If you don't like to setup the conda environment afresh.

remotes::install_github("chainsawriot/grafzahl@windows")
require(grafzahl)
Sys.setenv("GRAFZAHL_MINICONDA_PATH" = "C:\Users\ur21m712\AppData\Local\miniconda3")
detect_conda()
detect_cuda()
model <- grafzahl(unciviltweets, model_type = "bertweet", model_name = "vinai/bertweet-base")
ureber commented 1 year ago

Thanks for the quick support. I tried both options. First the latter one, without a new installation of conda. As before, detect_conda() returned FALSE. I then ran the setup again, which produced the following error. Running detect_conda() led to TRUE, however.
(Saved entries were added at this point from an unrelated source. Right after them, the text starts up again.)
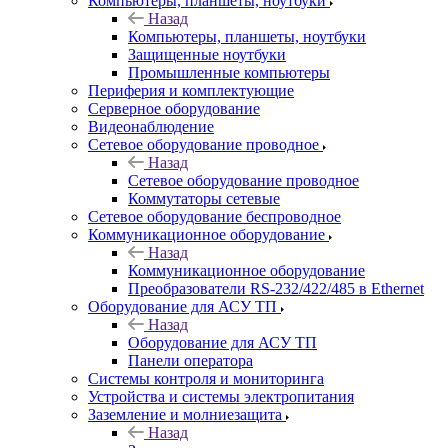
Компьютеры, планшеты, ноутбуки
Назад
Компьютеры, планшеты, ноутбуки
Защищенные ноутбуки
Промышленные компьютеры
Периферия и комплектующие
Серверное оборудование
Видеонаблюдение
Сетевое оборудование проводное
Назад
Сетевое оборудование проводное
Коммутаторы сетевые
Сетевое оборудование беспроводное
Коммуникационное оборудование
Назад
Коммуникационное оборудование
Преобразователи RS-232/422/485 в Ethernet
Оборудование для АСУ ТП
Назад
Оборудование для АСУ ТП
Панели оператора
Системы контроля и мониторинга
Устройства и системы электропитания
Заземление и молниезащита
Назад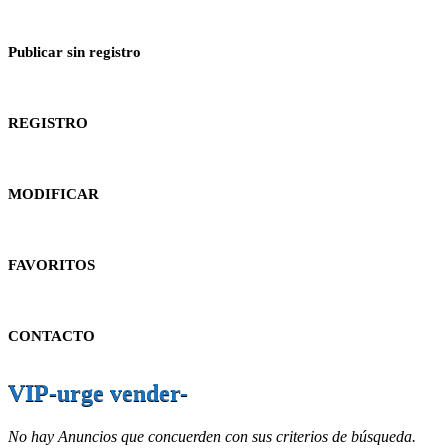
Publicar sin registro
REGISTRO
MODIFICAR
FAVORITOS
CONTACTO
VIP-urge vender-
No hay Anuncios que concuerden con sus criterios de búsqueda.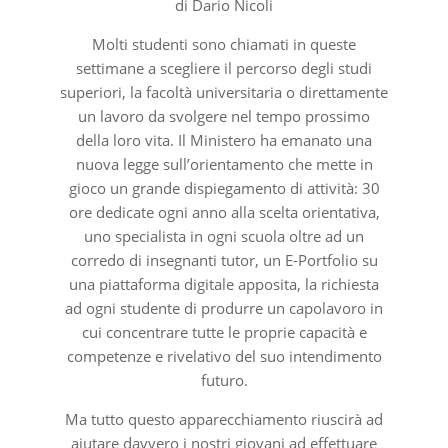
di Dario Nicoli
Molti studenti sono chiamati in queste
settimane a scegliere il percorso degli studi
superiori, la facoltà universitaria o direttamente
un lavoro da svolgere nel tempo prossimo
della loro vita. Il Ministero ha emanato una
nuova legge sull’orientamento che mette in
gioco un grande dispiegamento di attività: 30
ore dedicate ogni anno alla scelta orientativa,
uno specialista in ogni scuola oltre ad un
corredo di insegnanti tutor, un E-Portfolio su
una piattaforma digitale apposita, la richiesta
ad ogni studente di produrre un capolavoro in
cui concentrare tutte le proprie capacità e
competenze e rivelativo del suo intendimento
futuro.
Ma tutto questo apparecchiamento riuscirà ad
aiutare davvero i nostri giovani ad effettuare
Error in py_run_file_impl(file, local, convert) : ModuleNotFoundError: No module named 'transformers.models.mmbt'

chainsawriot commented 1 year ago

And yes, I found this issue while fixing this: ThilinaRajapakse/simpletransformers#1539

And the CPU support in the pull request has a temp. fix #25 to this.
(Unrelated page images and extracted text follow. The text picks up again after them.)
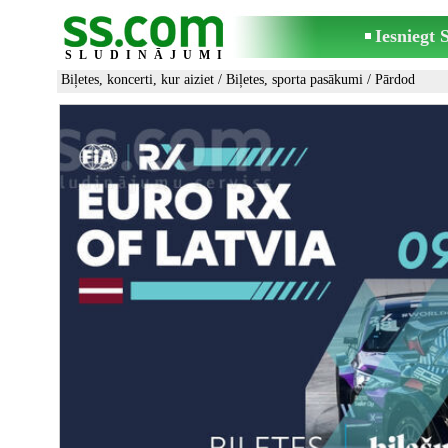
Iesniegt
SLUDINĀJUMI
Biļetes, koncerti, kur aiziet
/
Biļetes, sporta pasākumi
/ Pārdod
In order to fix this in your GPU miniconda install now, with your Conda console

conda activate grafzahl_condaenv_cuda
python -m pip uninstall simpletransformers
python -m pip uninstall transformers
python -m pip uninstall scipy
python -m pip install simpletransformers "transformers==4.30.2" "scipy==1.10.1"
conda deactivate
ureber commented 1 year ago

This made it work! Both detect_conda() and detect_cuda() now return TRUE and also fine-tuning the model with grafzahl() works. I'm not entirely sure which installation it's running on, although judging by the speed, it's probably the GPU one.